Copy every line of the data exactly, keeping out any picture.

..........

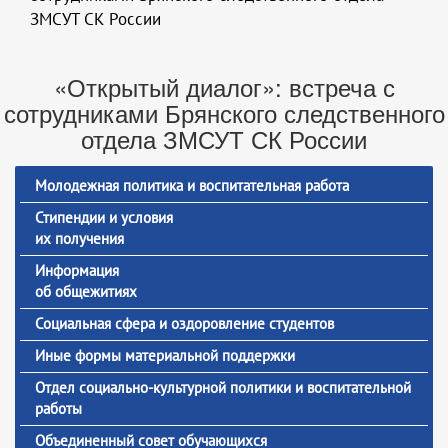
ЗМСУТ СК России
«Открытый диалог»: встреча с
сотрудниками Брянского следственного
отдела ЗМСУТ СК России
Молодежная политика и воспитательная работа
Стипендии и условия
их получения
Информация
об общежитиях
Социальная сфера и оздоровление студентов
Иные формы материальной поддержки
Отдел социально-культурной политики и воспитательной
работы
Объединенный совет обучающихся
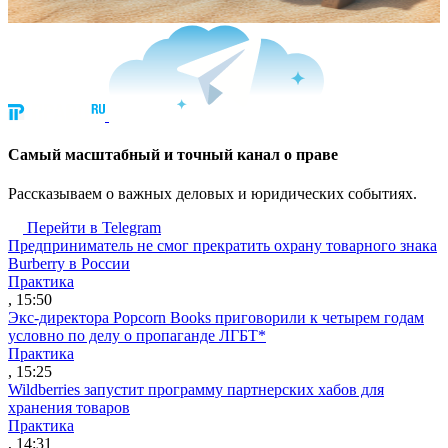
Cамый масштабный и точный канал о праве
Рассказываем о важных деловых и юридических событиях.
Перейти в Telegram
Предприниматель не смог прекратить охрану товарного знака
Burberry в России
Практика
, 15:50
Экс-директора Popcorn Books приговорили к четырем годам
условно по делу о пропаганде ЛГБТ*
Практика
, 15:25
Wildberries запустит программу партнерских хабов для
хранения товаров
Практика
, 14:31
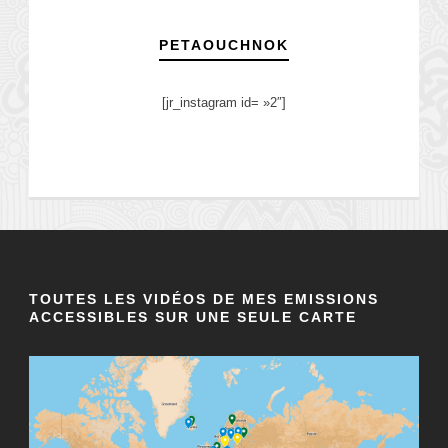
PETAOUCHNOK
[jr_instagram id= »2″]
TOUTES LES VIDÉOS DE MES EMISSIONS
ACCESSIBLES SUR UNE SEULE CARTE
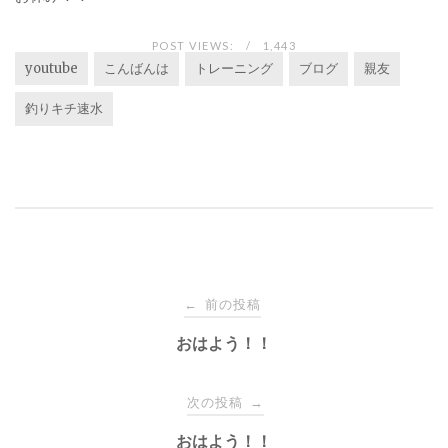
POST VIEWS:
1,443
youtube
こんばんは
トレーニング
ブログ
親友
釣りキチ速水
投
前の投稿
←
稿
おはよう！！
ナ
次の投稿
→
おはよう！！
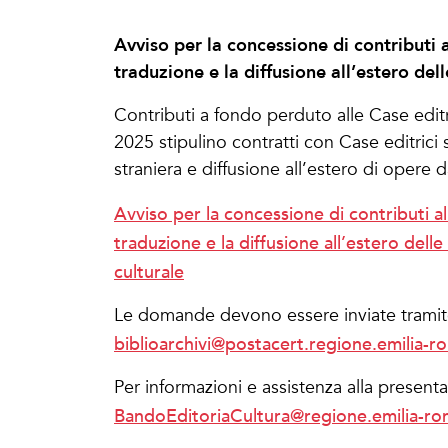
Avviso per la concessione di contributi 
traduzione e la diffusione all’estero de
Contributi a fondo perduto alle Case edit
2025 stipulino contratti con Case editrici 
straniera e diffusione all’estero di opere d
Avviso per la concessione di contributi al
traduzione e la diffusione all’estero dell
culturale
Le domande devono essere inviate tramite
biblioarchivi@postacert.regione.emilia-r
Per informazioni e assistenza alla presen
BandoEditoriaCultura@regione.emilia-ro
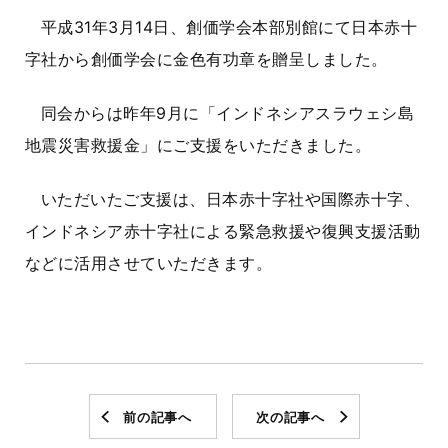
平成31年3月14日、創価学会本部別館にて日本赤十
字社から創価学会に金色有功章を贈呈しました。
同会からは昨年9月に「インドネシアスラウェシ島
地震災害救援金」にご支援をいただきました。
いただいたご支援は、日本赤十字社や国際赤十字、
インドネシア赤十字社による緊急救援や復興支援活動
などに活用させていただきます。
前の記事へ
次の記事へ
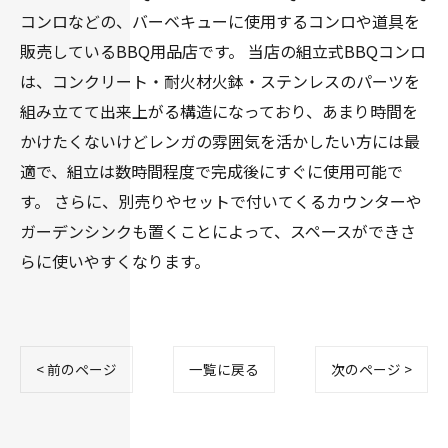
コンロなどの、バーベキューに使用するコンロや道具を
販売しているBBQ用品店です。 当店の組立式BBQコンロ
は、コンクリート・耐火材火鉢・ステンレスのパーツを
組み立てて出来上がる構造になっており、あまり時間を
かけたくないけどレンガの雰囲気を活かしたい方には最
適で、組立は数時間程度で完成後にすぐに使用可能で
す。 さらに、別売りやセットで付いてくるカウンターや
ガーデンシンクも置くことによって、スペースができさ
らに使いやすくなります。
< 前のページ
一覧に戻る
次のページ >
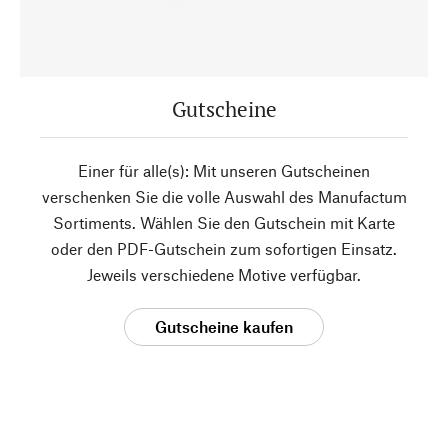
Gutscheine
Einer für alle(s): Mit unseren Gutscheinen
verschenken Sie die volle Auswahl des Manufactum
Sortiments. Wählen Sie den Gutschein mit Karte
oder den PDF-Gutschein zum sofortigen Einsatz.
Jeweils verschiedene Motive verfügbar.
Gutscheine kaufen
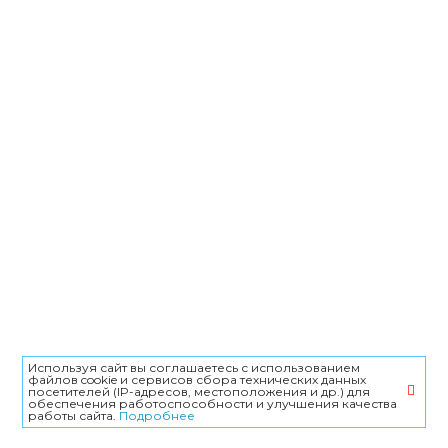
Особенности широкого
Особенности широкого
поддона
поддона
ВСЕ ВИДЕО
О КОМПАНИИ В
Используя сайт вы соглашаетесь с использованием
файлов cookie и сервисов сбора технических данных
КРАСНОДАРЕ
посетителей (IP-адресов, местоположения и др.) для
обеспечения работоспособности и улучшения качества
работы сайта.
Подробнее
Наша продукция нашла широкое применение в различных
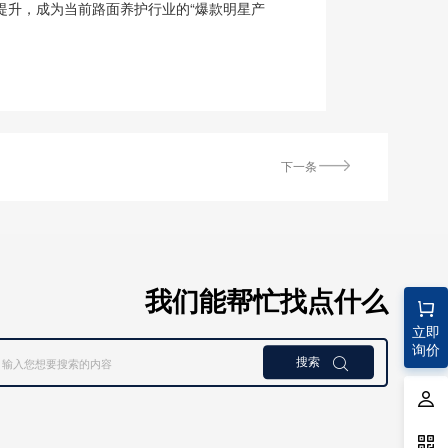
提升，成为当前路面养护行业的“爆款明星产
下一条
我们能帮忙找点什么
立即
询价
搜索

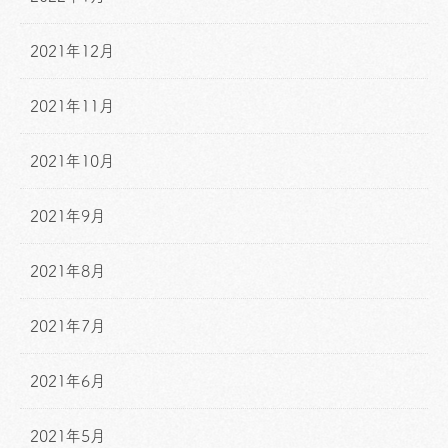
2021年12月
2021年11月
2021年10月
2021年9月
2021年8月
2021年7月
2021年6月
2021年5月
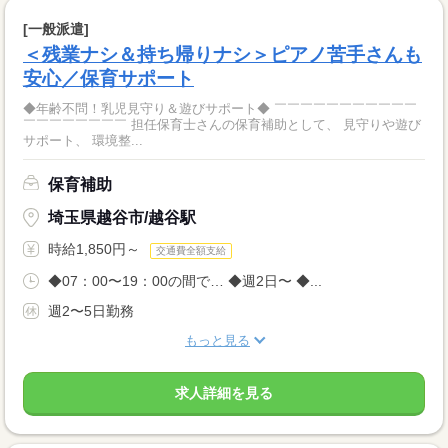
[一般派遣]
＜残業ナシ＆持ち帰りナシ＞ピアノ苦手さんも
安心／保育サポート
◆年齢不問！乳児見守り＆遊びサポート◆ ￣￣￣￣￣￣￣￣￣￣￣
￣￣￣￣￣￣￣￣ 担任保育士さんの保育補助として、 見守りや遊び
サポート、 環境整...
保育補助
埼玉県越谷市/越谷駅
時給1,850円～
交通費全額支給
◆07：00〜19：00の間で… ◆週2日〜 ◆...
週2〜5日勤務
もっと見る
求人詳細を見る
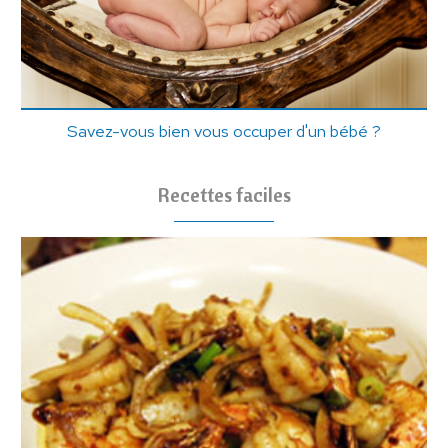
Savez-vous bien vous occuper d'un bébé ?
Recettes faciles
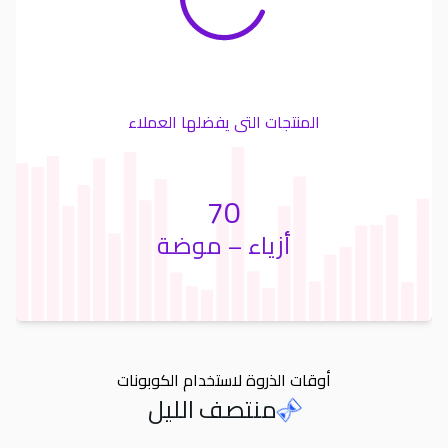
المنتجات التى يفضلها العملاء
70
أزياء – موضة
أوقات الذروة لاستخدام الكوبونات
منتصف الليل
Orders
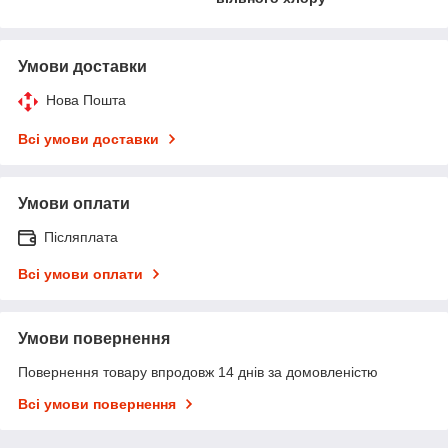
Умови доставки
Нова Пошта
Всі умови доставки
Умови оплати
Післяплата
Всі умови оплати
Умови повернення
Повернення товару впродовж 14 днів за домовленістю
Всі умови повернення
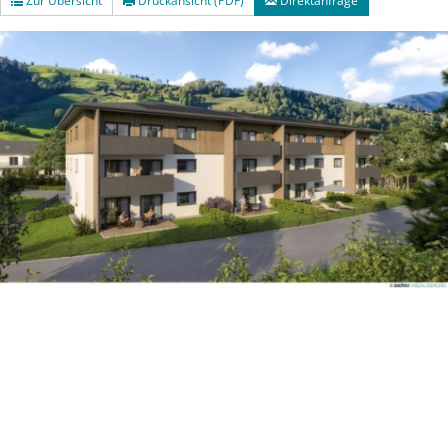
Zur Übersicht
Druckansicht (PDF)
Direktanfrage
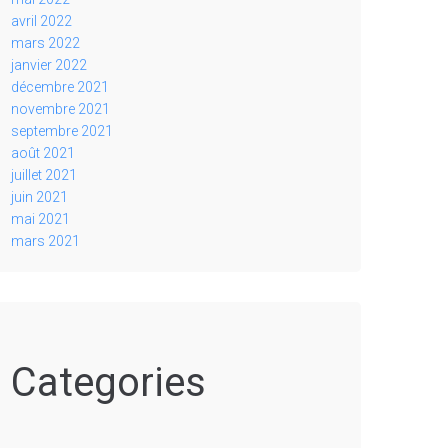
avril 2022
mars 2022
janvier 2022
décembre 2021
novembre 2021
septembre 2021
août 2021
juillet 2021
juin 2021
mai 2021
mars 2021
Categories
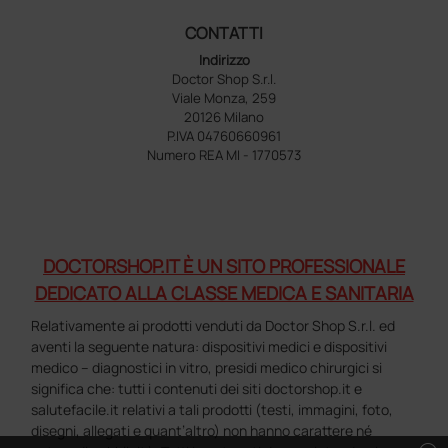
CONTATTI
Indirizzo
Doctor Shop S.r.l.
Viale Monza, 259
20126 Milano
P.IVA 04760660961
Numero REA MI - 1770573
DOCTORSHOP.IT È UN SITO PROFESSIONALE
DEDICATO ALLA CLASSE MEDICA E SANITARIA
Relativamente ai prodotti venduti da Doctor Shop S.r.l. ed
aventi la seguente natura: dispositivi medici e dispositivi
medico – diagnostici in vitro, presidi medico chirurgici si
significa che: tutti i contenuti dei siti doctorshop.it e
salutefacile.it relativi a tali prodotti (testi, immagini, foto,
disegni, allegati e quant’altro) non hanno carattere né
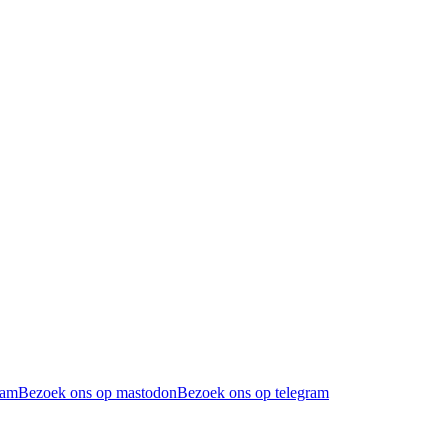
ram
Bezoek ons op mastodon
Bezoek ons op telegram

..........

* [EXERCISE OUTPUT]
ЗМСУТ СК России
«Открытый диалог»: встреча с
сотрудниками Брянского следственного
отдела ЗМСУТ СК России
Молодежная политика и воспитательная работа
Стипендии и условия
их получения
Информация
об общежитиях
Социальная сфера и оздоровление студентов
Иные формы материальной поддержки
Отдел социально-культурной политики и воспитательной
работы
Объединенный совет обучающихся
Cамый масштабный и точный канал о праве
Рассказываем о важных деловых и юридических событиях.
Перейти в Telegram
Предприниматель не смог прекратить охрану товарного знака
Burberry в России
Практика
, 15:50
Экс-директора Popcorn Books приговорили к четырем годам
условно по делу о пропаганде ЛГБТ*
Практика
, 15:25
Wildberries запустит программу партнерских хабов для
хранения товаров
Практика
, 14:31
PETAOUCHNOK
[jr_instagram id= »2″]
TOUTES LES VIDÉOS DE MES EMISSIONS
ACCESSIBLES SUR UNE SEULE CARTE
POST VIEWS:
1,443
youtube
こんばんは
トレーニング
ブログ
親友
釣りキチ速水
投
前の投稿
←
稿
おはよう！！
ナ
次の投稿
→
おはよう！！
Avviso per la concessione di contributi 
traduzione e la diffusione all’estero de
Contributi a fondo perduto alle Case edit
2025 stipulino contratti con Case editrici 
straniera e diffusione all’estero di opere d
Avviso per la concessione di contributi al
traduzione e la diffusione all’estero dell
culturale
Le domande devono essere inviate tramite
biblioarchivi@postacert.regione.emilia-r
Per informazioni e assistenza alla presen
BandoEditoriaCultura@regione.emilia-ro
平成31年3月14日、創価学会本部別館にて日本赤十
字社から創価学会に金色有功章を贈呈しました。
同会からは昨年9月に「インドネシアスラウェシ島
地震災害救援金」にご支援をいただきました。
いただいたご支援は、日本赤十字社や国際赤十字、
インドネシア赤十字社による緊急救援や復興支援活動
などに活用させていただきます。
前の記事へ
次の記事へ
コンロなどの、バーベキューに使用するコンロや道具を
販売しているBBQ用品店です。 当店の組立式BBQコンロ
は、コンクリート・耐火材火鉢・ステンレスのパーツを
組み立てて出来上がる構造になっており、あまり時間を
かけたくないけどレンガの雰囲気を活かしたい方には最
適で、組立は数時間程度で完成後にすぐに使用可能で
す。 さらに、別売りやセットで付いてくるカウンターや
ガーデンシンクも置くことによって、スペースができさ
らに使いやすくなります。
< 前のページ
一覧に戻る
次のページ >
Gutscheine
Einer für alle(s): Mit unseren Gutscheinen
verschenken Sie die volle Auswahl des Manufactum
Sortiments. Wählen Sie den Gutschein mit Karte
oder den PDF-Gutschein zum sofortigen Einsatz.
Jeweils verschiedene Motive verfügbar.
Gutscheine kaufen
Особенности широкого
Особенности широкого
поддона
поддона
ВСЕ ВИДЕО
О КОМПАНИИ В
Используя сайт вы соглашаетесь с использованием
файлов cookie и сервисов сбора технических данных
КРАСНОДАРЕ
посетителей (IP-адресов, местоположения и др.) для
обеспечения работоспособности и улучшения качества
работы сайта.
Подробнее
Наша продукция нашла широкое применение в различных
提升，成为当前路面养护行业的“爆款明星产
下一条
我们能帮忙找点什么
立即
询价
搜索

2021年12月
2021年11月
2021年10月
2021年9月
2021年8月
2021年7月
2021年6月
2021年5月
[一般派遣]
＜残業ナシ＆持ち帰りナシ＞ピアノ苦手さんも
安心／保育サポート
◆年齢不問！乳児見守り＆遊びサポート◆ ￣￣￣￣￣￣￣￣￣￣￣
￣￣￣￣￣￣￣￣ 担任保育士さんの保育補助として、 見守りや遊び
サポート、 環境整...
保育補助
埼玉県越谷市/越谷駅
時給1,850円～
交通費全額支給
◆07：00〜19：00の間で… ◆週2日〜 ◆...
週2〜5日勤務
もっと見る
求人詳細を見る
Savez-vous bien vous occuper d'un bébé ?
Recettes faciles
المنتجات التى يفضلها العملاء
70
أزياء – موضة
أوقات الذروة لاستخدام الكوبونات
منتصف الليل
Orders
Умови доставки
Нова Пошта
Всі умови доставки
Умови оплати
Післяплата
Всі умови оплати
Умови повернення
Повернення товару впродовж 14 днів за домовленістю
Всі умови повернення
Zur Übersicht
Druckansicht (PDF)
Direktanfrage
avril 2022
mars 2022
janvier 2022
décembre 2021
novembre 2021
septembre 2021
août 2021
juillet 2021
juin 2021
mai 2021
mars 2021
Categories
CONTATTI
Indirizzo
Doctor Shop S.r.l.
Viale Monza, 259
20126 Milano
P.IVA 04760660961
Numero REA MI - 1770573
DOCTORSHOP.IT È UN SITO PROFESSIONALE
DEDICATO ALLA CLASSE MEDICA E SANITARIA
Relativamente ai prodotti venduti da Doctor Shop S.r.l. ed
aventi la seguente natura: dispositivi medici e dispositivi
medico – diagnostici in vitro, presidi medico chirurgici si
significa che: tutti i contenuti dei siti doctorshop.it e
salutefacile.it relativi a tali prodotti (testi, immagini, foto,
disegni, allegati e quant’altro) non hanno carattere né
ram
Bezoek ons op mastodon
Bezoek ons op telegram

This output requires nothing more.